Skyvern is a tool that automates browser-based workflows using Language Models (LLMs) and Computer Vision. It offers a novel approach to automation by not relying on pre-defined selectors like XPath, but instead using visual elements and LLMs to navigate and interact with websites in real-time. This makes Skyvern adaptable to new websites and resistant to layout changes, enhancing the reliability of browser-based automation.
Main Points
Introduction to Skyvern
Skyvern automates browser-based workflows using LLMs and computer vision, providing a simple API endpoint to fully automate manual workflows.
How Skyvern operates
Skyvern uses computer vision and LLMs to parse items in the viewport in real-time, creating a plan for interaction and interacting with them.
About Skyvern Cloud
Skyvern offers a managed cloud version that allows running multiple instances in parallel with added features like anti-bot detection and CAPTCHA solving.
Insights
Skyvern can operate on websites it’s never seen before.

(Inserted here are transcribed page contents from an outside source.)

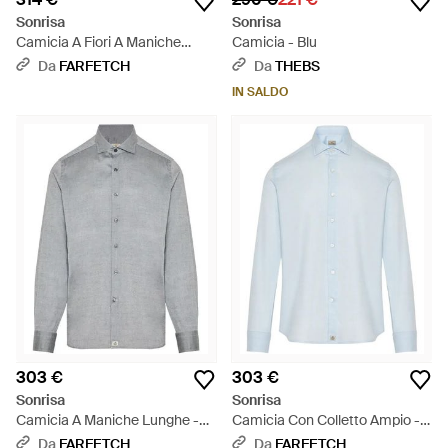
Sonrisa
Sonrisa
Camicia A Fiori A Maniche
Camicia - Blu
Lunghe - Bianco
Da
FARFETCH
Da
THEBS
IN SALDO
303 €
303 €
Sonrisa
Sonrisa
Camicia A Maniche Lunghe -
Camicia Con Colletto Ampio -
Grigio
Blu
Da
FARFETCH
Da
FARFETCH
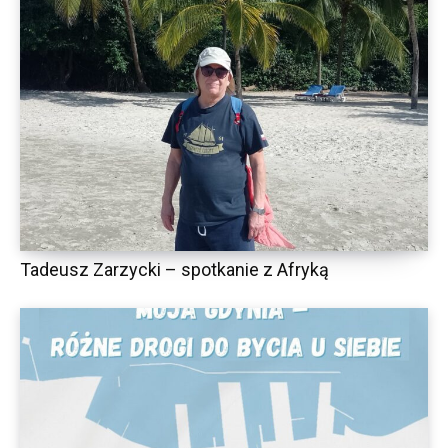
Tadeusz Zarzycki – spotkanie z Afryką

Skyvern is able to map visual elements to actions necessary to complete a workflow, without any customized code.
Skyvern is resistant to website layout changes.
There are no pre-determined XPaths or other selectors the system is looking for while trying to navigate.
Skyvern leverages LLMs to cover complex situations.
Examples include inferring if a user was eligible to drive at 18 based on receiving their license at 16 and understanding that slightly different sized products at different stores are the same.